BuzzBuzzHome Corp.
Feb 24th, 2011

As U.S. home prices edge nearer to a dreaded double dip, foreclosures are making up a staggering 26% of all home sales.

The Standard & Poor’s/Case-Shiller index, America’s most popular index of home prices, reported an average price drop of 2.4% in 20 major U.S. cities in the month of December from a year prior.

Prices fell 1% from November to December which is the fifth straight month the index has fallen.

Its this five month consecutive decline that is seen as a potential double dip (see image).

Yale University economics professor Robert Shiller, co-creator of the index, thinks things could get worse.

“My intuition rates the probability of another 15%, 20%, even 25% real home price decline as substantial,” said Shiller. “That is not a forecast, but it is a substantial risk.”

On the positive side, the National Association of Realtors reported that sales of existing homes have risen now for three straight months.
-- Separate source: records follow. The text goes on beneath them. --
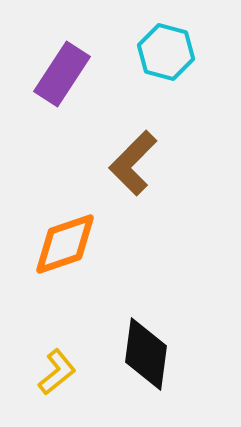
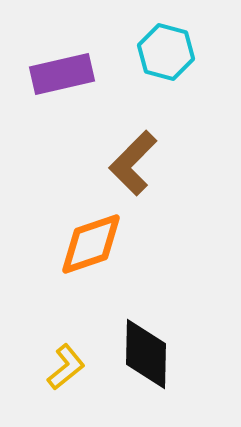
purple rectangle: rotated 44 degrees clockwise
orange diamond: moved 26 px right
black diamond: rotated 6 degrees counterclockwise
yellow L-shape: moved 9 px right, 5 px up
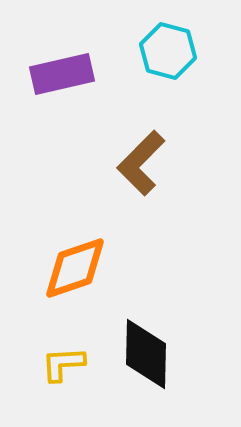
cyan hexagon: moved 2 px right, 1 px up
brown L-shape: moved 8 px right
orange diamond: moved 16 px left, 24 px down
yellow L-shape: moved 3 px left, 3 px up; rotated 144 degrees counterclockwise
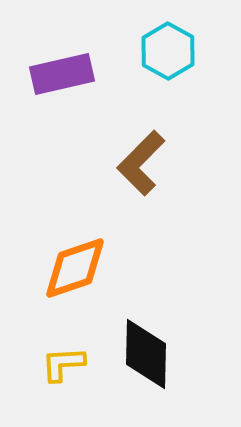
cyan hexagon: rotated 14 degrees clockwise
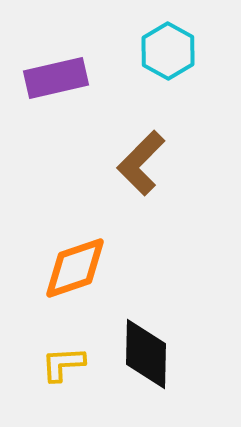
purple rectangle: moved 6 px left, 4 px down
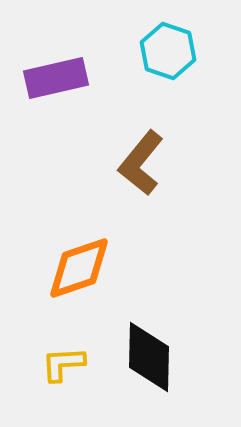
cyan hexagon: rotated 10 degrees counterclockwise
brown L-shape: rotated 6 degrees counterclockwise
orange diamond: moved 4 px right
black diamond: moved 3 px right, 3 px down
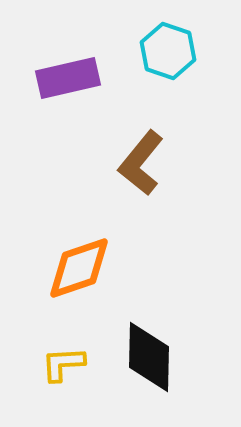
purple rectangle: moved 12 px right
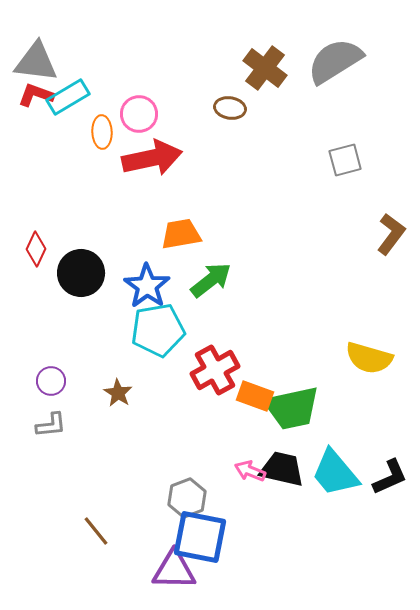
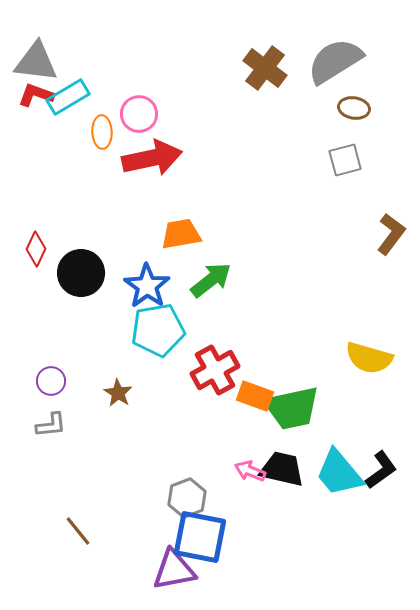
brown ellipse: moved 124 px right
cyan trapezoid: moved 4 px right
black L-shape: moved 9 px left, 7 px up; rotated 12 degrees counterclockwise
brown line: moved 18 px left
purple triangle: rotated 12 degrees counterclockwise
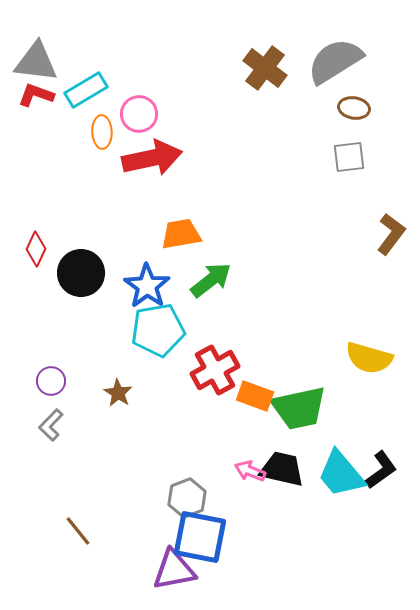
cyan rectangle: moved 18 px right, 7 px up
gray square: moved 4 px right, 3 px up; rotated 8 degrees clockwise
green trapezoid: moved 7 px right
gray L-shape: rotated 140 degrees clockwise
cyan trapezoid: moved 2 px right, 1 px down
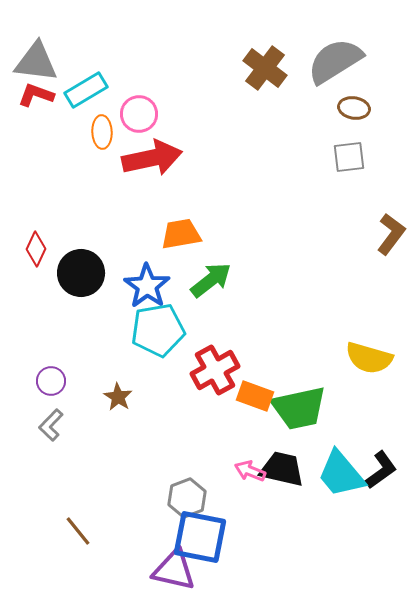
brown star: moved 4 px down
purple triangle: rotated 24 degrees clockwise
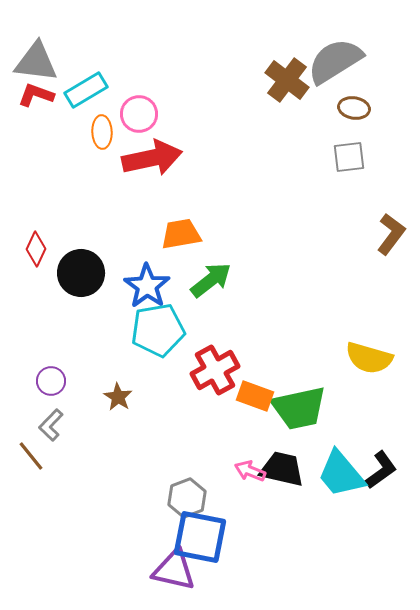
brown cross: moved 22 px right, 12 px down
brown line: moved 47 px left, 75 px up
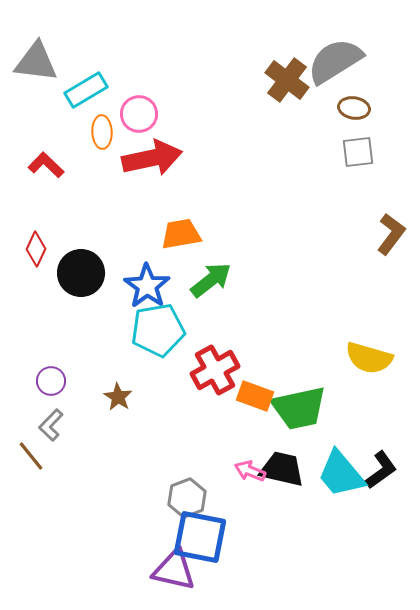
red L-shape: moved 10 px right, 70 px down; rotated 24 degrees clockwise
gray square: moved 9 px right, 5 px up
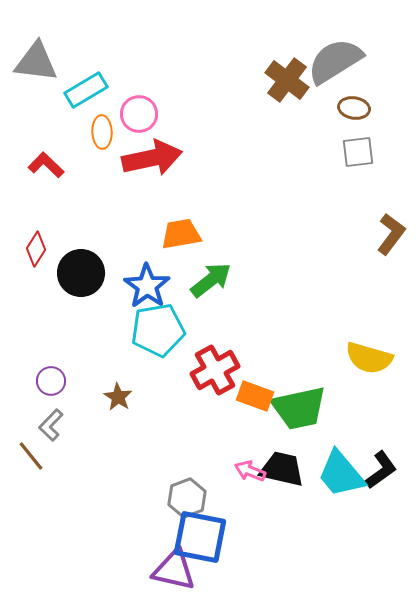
red diamond: rotated 8 degrees clockwise
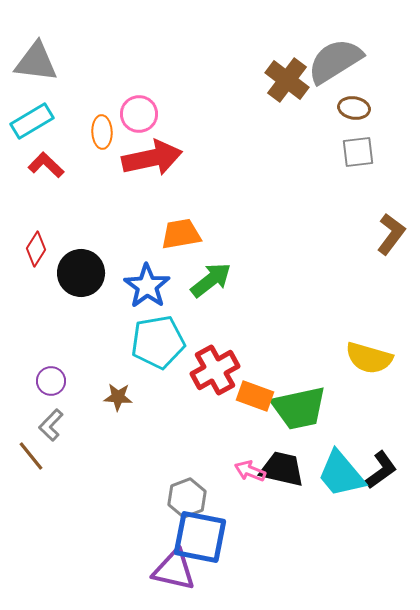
cyan rectangle: moved 54 px left, 31 px down
cyan pentagon: moved 12 px down
brown star: rotated 28 degrees counterclockwise
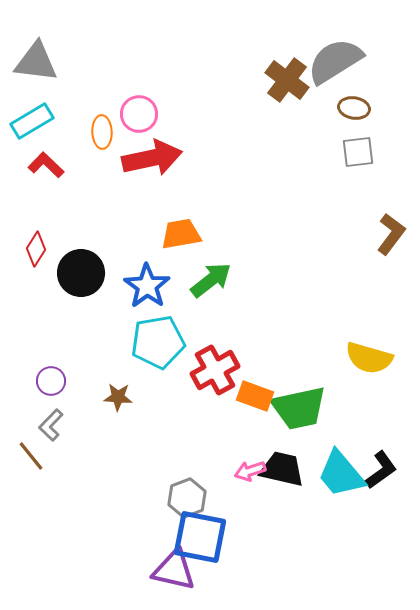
pink arrow: rotated 40 degrees counterclockwise
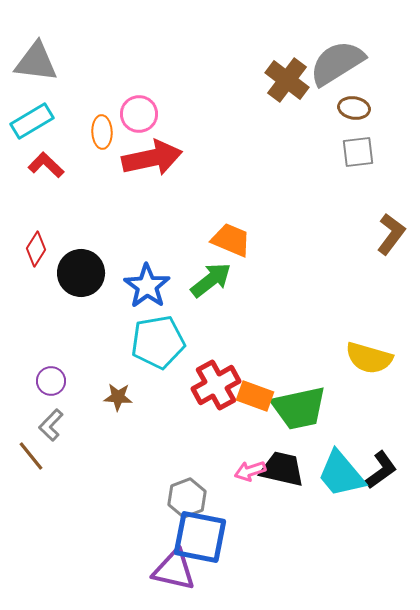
gray semicircle: moved 2 px right, 2 px down
orange trapezoid: moved 50 px right, 6 px down; rotated 33 degrees clockwise
red cross: moved 1 px right, 15 px down
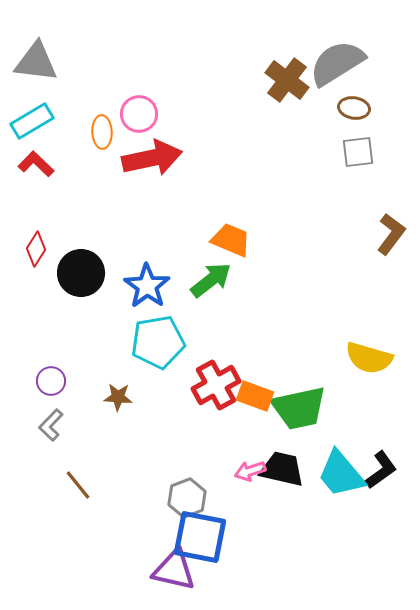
red L-shape: moved 10 px left, 1 px up
brown line: moved 47 px right, 29 px down
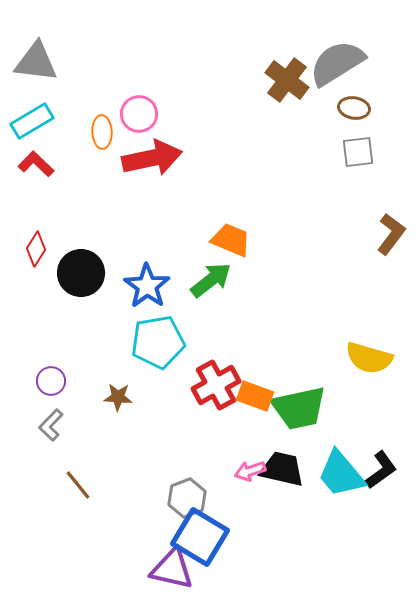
blue square: rotated 20 degrees clockwise
purple triangle: moved 2 px left, 1 px up
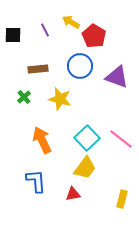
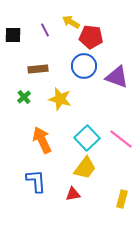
red pentagon: moved 3 px left, 1 px down; rotated 25 degrees counterclockwise
blue circle: moved 4 px right
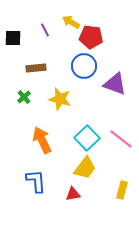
black square: moved 3 px down
brown rectangle: moved 2 px left, 1 px up
purple triangle: moved 2 px left, 7 px down
yellow rectangle: moved 9 px up
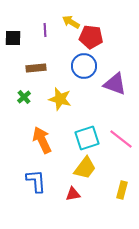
purple line: rotated 24 degrees clockwise
cyan square: rotated 25 degrees clockwise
Homes are cheap and deals are getting done.

Over a quarter of homes sold are foreclosures and they come at bargain basement prices. Homes sold while in the the foreclosure process (short sales) are discounted by about 15%. Homes already foreclosed on and owned by banks, called REOs (real estate owned) are sold at an average discount of 36%.

Maybe, it’ll be America’s appetite for a good deal that saves the housing market.